First-principles investigations of the structural, optoelectronic, magnetic and thermodynamic properties of hydride perovskites XCuH3 (X = Co, Ni, Zn) for hydrogen storage applications

Abstract

Hydrogen storage in current years has become significant and momentous for researcher’s interest because hydrogen as an energy source can be utilized. In the current study, the structural, optoelectronic, magnetic, and thermodynamic properties along with bader charge density parameters of novel combinations of hydride perovskites such as CoCuH3, NiCuH3 and ZnCuH3 are investigated by first principles method in the frame work of density functional theory (DFT).
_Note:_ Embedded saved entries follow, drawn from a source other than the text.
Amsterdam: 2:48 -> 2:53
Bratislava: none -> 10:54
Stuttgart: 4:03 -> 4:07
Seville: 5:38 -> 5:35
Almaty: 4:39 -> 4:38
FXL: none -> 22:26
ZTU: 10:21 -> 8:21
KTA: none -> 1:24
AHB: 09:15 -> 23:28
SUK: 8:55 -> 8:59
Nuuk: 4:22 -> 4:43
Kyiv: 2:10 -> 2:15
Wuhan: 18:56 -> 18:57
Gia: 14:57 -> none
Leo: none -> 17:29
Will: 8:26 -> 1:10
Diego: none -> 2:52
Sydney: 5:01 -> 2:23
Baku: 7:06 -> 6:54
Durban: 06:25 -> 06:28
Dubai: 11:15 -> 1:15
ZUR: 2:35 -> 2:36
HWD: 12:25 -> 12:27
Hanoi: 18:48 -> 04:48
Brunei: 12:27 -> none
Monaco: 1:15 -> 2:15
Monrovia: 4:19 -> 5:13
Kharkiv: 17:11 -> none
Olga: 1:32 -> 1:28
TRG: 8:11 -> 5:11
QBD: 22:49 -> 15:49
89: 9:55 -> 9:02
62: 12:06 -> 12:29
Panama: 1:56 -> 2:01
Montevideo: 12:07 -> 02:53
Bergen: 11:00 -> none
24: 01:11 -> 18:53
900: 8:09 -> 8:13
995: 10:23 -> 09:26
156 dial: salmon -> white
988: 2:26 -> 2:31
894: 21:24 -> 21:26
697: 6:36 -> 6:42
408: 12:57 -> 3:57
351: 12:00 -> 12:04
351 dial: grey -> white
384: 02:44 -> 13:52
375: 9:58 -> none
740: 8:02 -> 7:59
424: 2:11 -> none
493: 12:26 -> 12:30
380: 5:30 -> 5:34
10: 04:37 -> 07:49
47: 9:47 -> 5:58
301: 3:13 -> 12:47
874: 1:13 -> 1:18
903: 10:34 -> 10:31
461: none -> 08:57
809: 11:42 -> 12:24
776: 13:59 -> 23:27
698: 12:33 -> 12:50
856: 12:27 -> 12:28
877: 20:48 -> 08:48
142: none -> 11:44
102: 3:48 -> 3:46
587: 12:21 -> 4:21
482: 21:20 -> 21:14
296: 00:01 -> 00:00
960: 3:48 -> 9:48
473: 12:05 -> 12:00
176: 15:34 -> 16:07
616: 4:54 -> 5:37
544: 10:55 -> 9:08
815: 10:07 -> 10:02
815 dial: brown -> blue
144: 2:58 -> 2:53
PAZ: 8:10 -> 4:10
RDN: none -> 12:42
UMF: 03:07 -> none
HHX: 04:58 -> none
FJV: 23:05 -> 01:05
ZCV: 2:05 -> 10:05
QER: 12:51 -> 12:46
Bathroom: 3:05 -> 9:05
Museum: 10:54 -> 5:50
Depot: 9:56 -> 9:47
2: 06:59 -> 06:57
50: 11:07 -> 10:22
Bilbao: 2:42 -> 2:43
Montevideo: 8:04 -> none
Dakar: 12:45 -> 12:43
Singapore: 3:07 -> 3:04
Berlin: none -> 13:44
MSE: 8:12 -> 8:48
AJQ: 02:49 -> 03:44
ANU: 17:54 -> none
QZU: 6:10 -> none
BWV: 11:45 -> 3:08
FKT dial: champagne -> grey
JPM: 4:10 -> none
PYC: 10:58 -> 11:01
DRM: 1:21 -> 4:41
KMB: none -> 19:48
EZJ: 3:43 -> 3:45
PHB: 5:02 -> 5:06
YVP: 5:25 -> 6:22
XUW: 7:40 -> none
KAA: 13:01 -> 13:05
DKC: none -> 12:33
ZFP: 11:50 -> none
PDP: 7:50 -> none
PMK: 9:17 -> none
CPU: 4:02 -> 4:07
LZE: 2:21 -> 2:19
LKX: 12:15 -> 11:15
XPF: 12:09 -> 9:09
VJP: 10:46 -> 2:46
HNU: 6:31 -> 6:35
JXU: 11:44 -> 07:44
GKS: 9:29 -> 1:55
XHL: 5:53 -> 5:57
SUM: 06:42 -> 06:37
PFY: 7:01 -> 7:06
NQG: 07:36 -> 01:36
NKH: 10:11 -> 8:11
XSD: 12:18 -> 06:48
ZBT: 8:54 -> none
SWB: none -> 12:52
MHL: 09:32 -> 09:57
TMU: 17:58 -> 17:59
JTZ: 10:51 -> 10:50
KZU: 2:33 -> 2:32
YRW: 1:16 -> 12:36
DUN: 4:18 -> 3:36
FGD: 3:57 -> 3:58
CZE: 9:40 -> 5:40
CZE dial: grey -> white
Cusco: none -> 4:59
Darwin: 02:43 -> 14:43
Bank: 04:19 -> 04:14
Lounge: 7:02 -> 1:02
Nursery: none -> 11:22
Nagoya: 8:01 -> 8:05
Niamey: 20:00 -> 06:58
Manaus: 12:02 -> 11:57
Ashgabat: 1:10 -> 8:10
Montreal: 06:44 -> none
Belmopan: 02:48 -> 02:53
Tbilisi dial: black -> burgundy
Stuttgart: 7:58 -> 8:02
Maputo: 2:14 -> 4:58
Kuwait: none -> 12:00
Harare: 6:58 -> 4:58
The comprehensive investigations have been made while using three cations (Co, Ni and Zn) in ABH3 cubical order of symmetry phases. The band structures are plotted along with partial density of states, which manifestly predict that XCuH3 (X = Co, Ni and Zn) hydrides possess metallic behavior due to overlapping of conduction and valence bands. The lattice parameters of XCuH3 (X = Co, Ni, Zn) are calculated on the basis of Generalized Gradient Approximations (GGA), which are indexed as 3.3287 Å, 3.3245 Å and 3.6129 Å for XCuH3 (X = Co, Ni, Zn), respectively. However, to dominate the limitations of GGA functional, LDA + U (an effective Hubbard parameter) has been utilized and calculated improved lattice parameters are 3.4815 Å, 3.2838 Å and 3.4867 Å for XCuH3 (X = Co, Ni, Zn), respectively. The dielectric function, refractive index, extinction coefficient, optical conductivity are calculated on the basis of Kramer-Kroing principle and their results show that NiCuH3 is more appropriate material for hydrogen storage applications. The gravimetric ratio of hydrogen storage capacities are determined as 2.8 wt.%, 3.0 wt.%, and 2.7 wt.% for CoCuH3, NiCuH3 and ZnCuH3, respectively. Antiferomagnetism is reported for NiCuH3 and ZnCuH3, while magnetism has been observed for CoCuH3 in line with the results calculated through DOS and PDOS for studied materials. The current study is the first computational attempt of XCuH3, which may contribute outstanding amelioration for future investigations in hydrogen storage applications.